(Page-level text extractions)
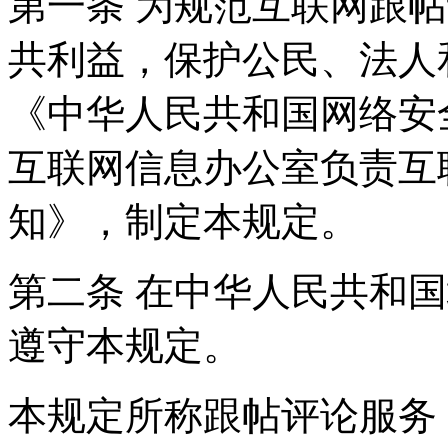
第一条 为规范互联网跟
共利益，保护公民、法人
《中华人民共和国网络安
互联网信息办公室负责互
知》，制定本规定。
第二条 在中华人民共和
遵守本规定。
本规定所称跟帖评论服务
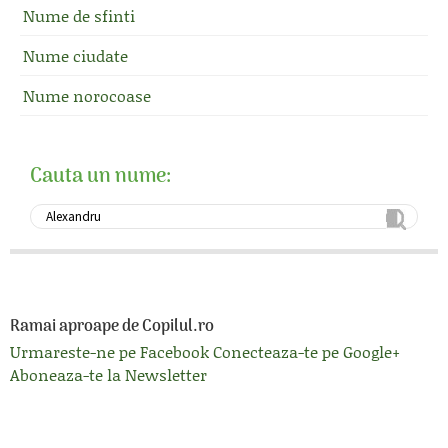
Nume de sfinti
Nume ciudate
Nume norocoase
Cauta un nume:
Ramai aproape de Copilul.ro
Urmareste-ne pe Facebook
Conecteaza-te pe Google+
Aboneaza-te la Newsletter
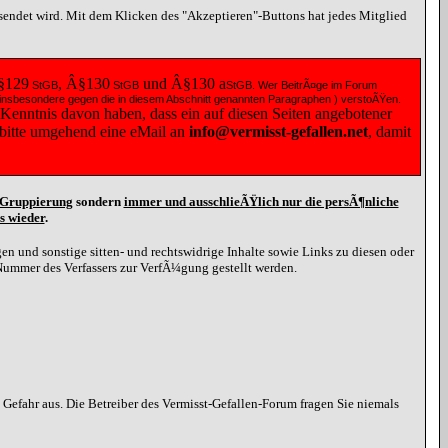
esendet wird. Mit dem Klicken des "Akzeptieren"-Buttons hat jedes Mitglied
§129
, Â§130
und Â§130
a
StGB
StGB
StGB
. Wer BeitrÃ¤ge im Forum
 ( insbesondere gegen die in diesem Abschnitt genannten Paragraphen ) verstoÃŸen.
 Kenntnis davon haben, dass ein auf diesen Seiten angebotener
e bitte umgehend eine
eMail
an
info@vermisst-gefallen.net
, damit
d Gruppierung
sondern
immer und ausschlieÃŸlich nur die persÃ¶nliche
s wieder
.
n und sonstige sitten- und rechtswidrige Inhalte sowie Links zu diesen oder
Nummer des Verfassers zur VerfÃ¼gung gestellt werden.
efahr aus. Die Betreiber des Vermisst-Gefallen-Forum fragen Sie niemals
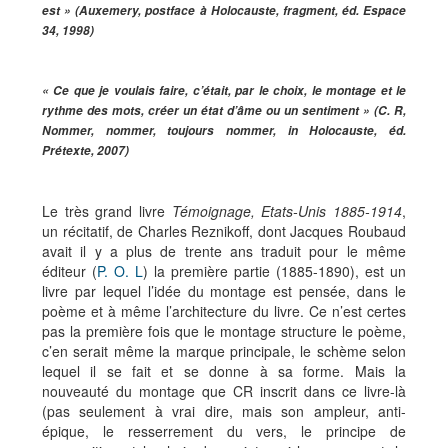
est » (Auxemery, postface à Holocauste, fragment, éd. Espace
34, 1998)
« Ce que je voulais faire, c’était, par le choix, le montage et le
rythme des mots, créer un état d’âme ou un sentiment » (C. R,
Nommer, nommer, toujours nommer, in Holocauste, éd.
Prétexte, 2007)
Le très grand livre
Témoignage, Etats-Unis 1885-1914
,
un récitatif, de Charles Reznikoff, dont Jacques Roubaud
avait il y a plus de trente ans traduit pour le même
éditeur (
P. O. L
) la première partie (1885-1890), est un
livre par lequel l’idée du montage est pensée, dans le
poème et à même l’architecture du livre. Ce n’est certes
pas la première fois que le montage structure le poème,
c’en serait même la marque principale, le schème selon
lequel il se fait et se donne à sa forme. Mais la
nouveauté du montage que CR inscrit dans ce livre-là
(pas seulement à vrai dire, mais son ampleur, anti-
épique, le resserrement du vers, le principe de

**Work instructions**: In the records above, find each line that mentions the string "première", then copy it.

**Exercise solution**:
) la première partie (1885-1890), est un
pas la première fois que le montage structure le poème,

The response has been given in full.